We expected tears aplenty after a year apart, but she just launched right into her usual blethering. “Would you look at this shirt? I’m a bloody disgrace!” she pointed to various blobs on it. “That’s lunch at Sydney. And here’s my ravioli on the way to Singapore. And here’s a bit of breakfast before we got to Heathrow. You know I’ve had TWO breakfasts today, they gave me another one on the way to Edinburgh. I got two bits of bacon, pork sausage, scrambled eggs, half a tomato and a bread roll. A stale bread roll.”
Her suitcase wasn’t hard to spot on the carousel – bright red and bedecked with multiple padlocks and purple gauze ribbons.

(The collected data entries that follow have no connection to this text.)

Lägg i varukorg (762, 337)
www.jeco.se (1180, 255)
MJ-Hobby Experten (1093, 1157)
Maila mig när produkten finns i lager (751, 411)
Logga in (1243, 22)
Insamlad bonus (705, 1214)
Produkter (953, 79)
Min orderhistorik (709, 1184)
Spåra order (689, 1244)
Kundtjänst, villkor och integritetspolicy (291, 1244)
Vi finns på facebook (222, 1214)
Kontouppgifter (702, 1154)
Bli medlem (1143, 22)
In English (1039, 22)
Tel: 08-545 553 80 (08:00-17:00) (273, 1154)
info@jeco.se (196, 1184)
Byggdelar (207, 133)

“You know the Nice Singaporean Businessman beside me couldn’t believe this was my first flight outside Australia. Well it is, I says, indeed this is the first time I’ve exercised my passport. You know I was so paranoid about deep-vein thrombosis, I took my asprin and wriggled my legs but still I thought, that’d be right, I’ll get off the plan and cark it.”

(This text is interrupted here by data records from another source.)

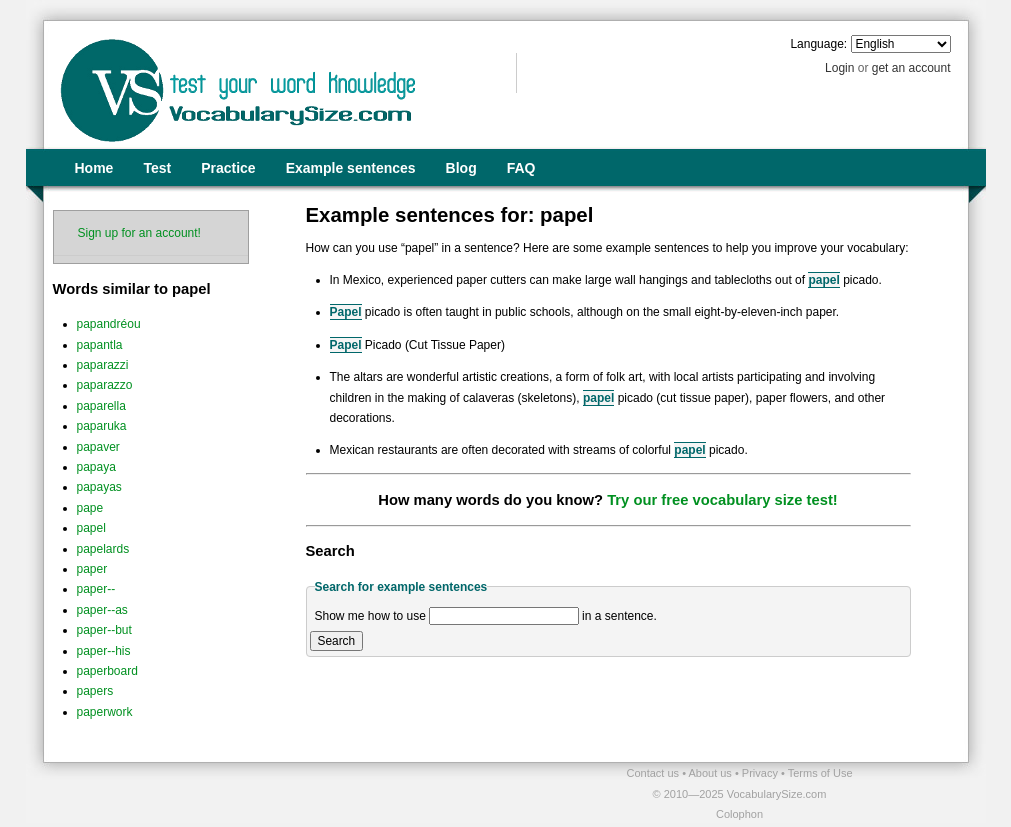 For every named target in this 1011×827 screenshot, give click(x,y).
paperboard (107, 671)
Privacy (761, 773)
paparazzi (103, 365)
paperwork (105, 712)
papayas (99, 487)
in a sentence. (619, 616)
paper (92, 569)
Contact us (655, 773)
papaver (98, 447)
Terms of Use (820, 773)
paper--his (104, 651)
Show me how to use (370, 616)
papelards (103, 549)
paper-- (96, 589)
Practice (228, 168)
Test (157, 168)
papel (91, 528)
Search (337, 641)
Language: (818, 44)
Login (839, 68)
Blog (461, 168)
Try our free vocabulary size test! (722, 500)
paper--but (104, 630)
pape (90, 508)
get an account (911, 68)
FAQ (521, 168)
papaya (96, 467)
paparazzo (105, 385)
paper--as (102, 610)
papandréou (109, 324)
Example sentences (351, 168)
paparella (101, 406)
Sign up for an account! (139, 233)
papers (95, 691)
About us (711, 773)
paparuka (102, 426)
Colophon (739, 814)
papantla (100, 345)
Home (94, 168)
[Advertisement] (277, 793) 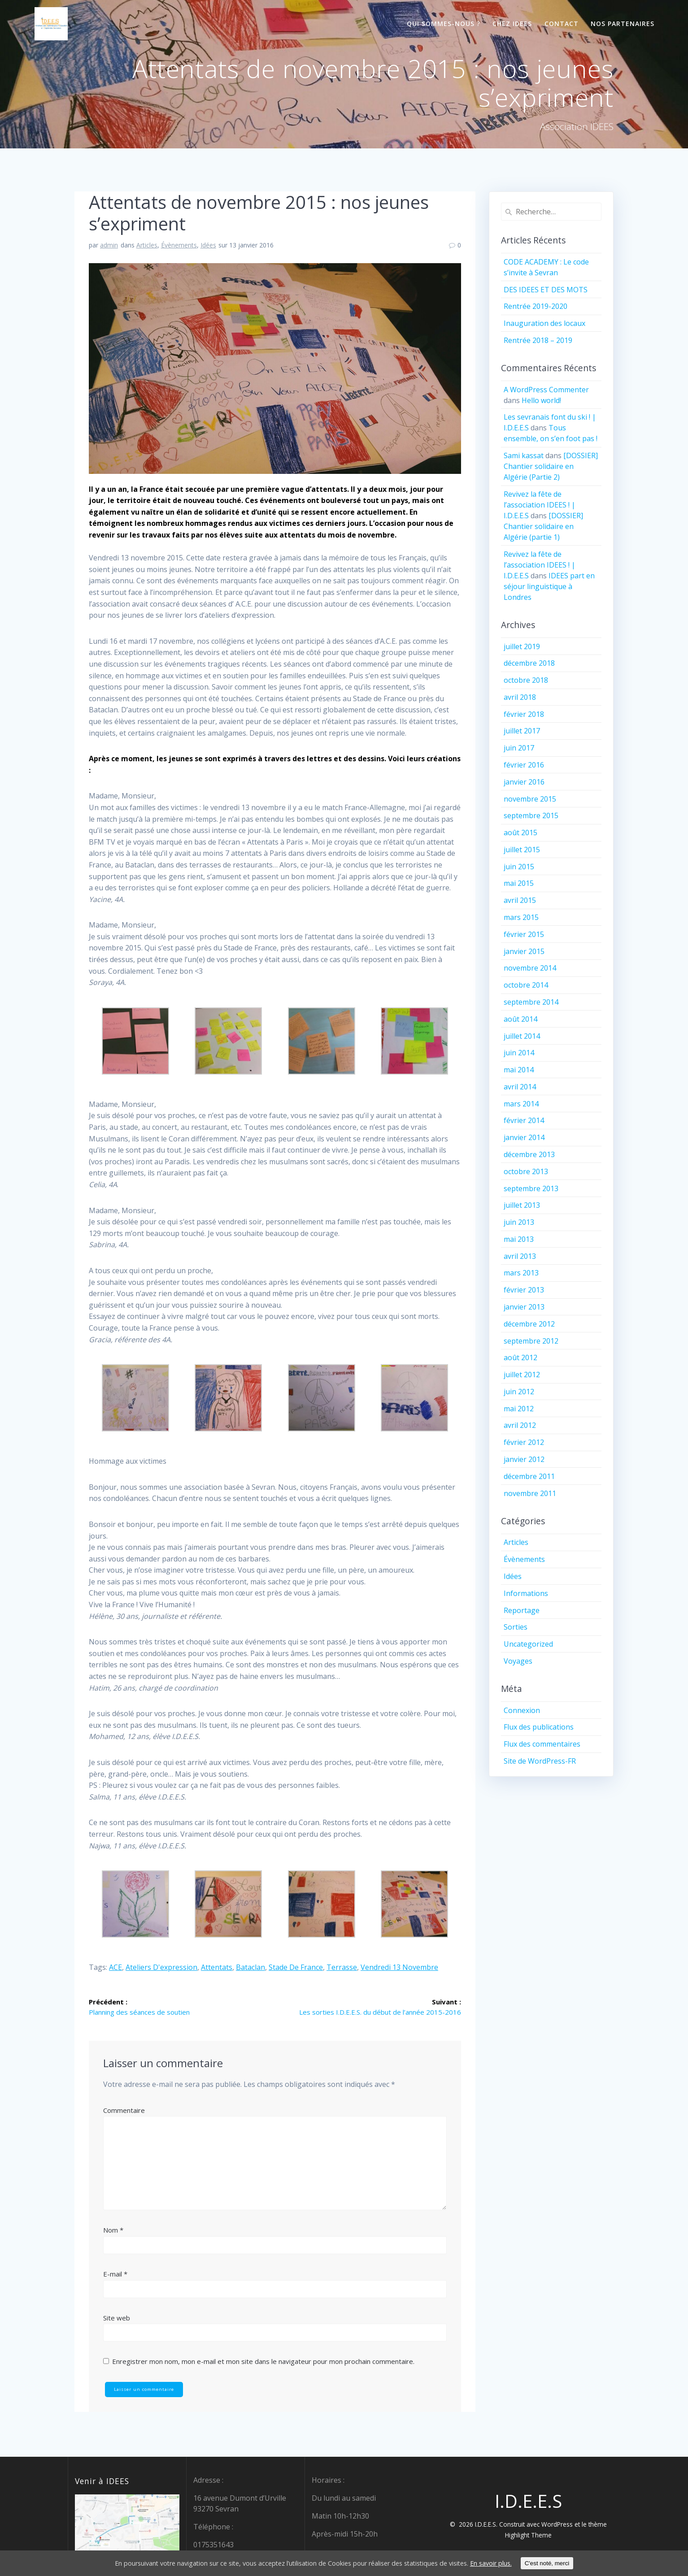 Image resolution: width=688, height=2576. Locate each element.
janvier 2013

We sat on the top deck of the airport bus as we headed into the city. She frowned at some grey houses with concrete gardens and asked casually, “So do you enjoy living here?”

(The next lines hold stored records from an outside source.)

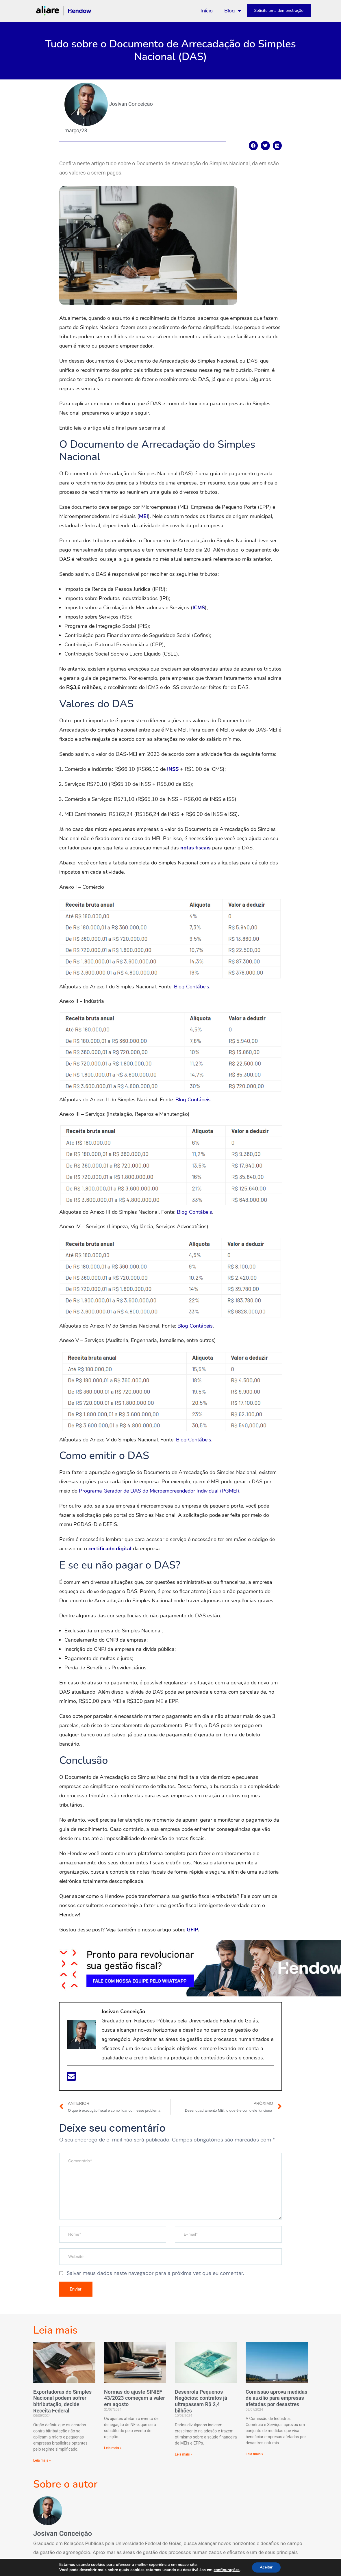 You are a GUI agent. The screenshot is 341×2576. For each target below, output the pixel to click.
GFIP (192, 1929)
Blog (232, 10)
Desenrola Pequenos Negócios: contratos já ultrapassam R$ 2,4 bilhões (201, 2403)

Next she crowed at how green and old everything was. She read out shop signs, “Hollywood Tan Studio. Magnet? Is that like Magnet Mart back home? Another Hollywood Tan Studio? Sunday lunch only £6.50. Is that cheap? Saint Ninian’s Church! Oh! I always wanted to have a son called Ninian!”
“Why?!”
“It’s a beautiful name!”
We got off in the West End to catch another bus home.
“So girls, can you believe The Mother made it? Did you think I’d bail at the last minute?” Her teacher voice boomed across Lothian Road as we waited for the lights to change. “I’ll tell you what I noticed on the flight and then at Heathrow, and that’s all the healthy male specimens! My god, I’ve never seen so many hunks! Overseas is where the hunks are, I reckon. I thought to myself, there’s bound to be some worthy hunks here for you…”
“Mum, mum. Stop talking for a minute. Look up.”
“Where?” “There! That’s the castle.”
“That’s Ennbra Castle!? Right there in front of my nose? Fair dinkum?”
“Yep.”
“Well there you go,” she grinned, “Ennbra Castle.”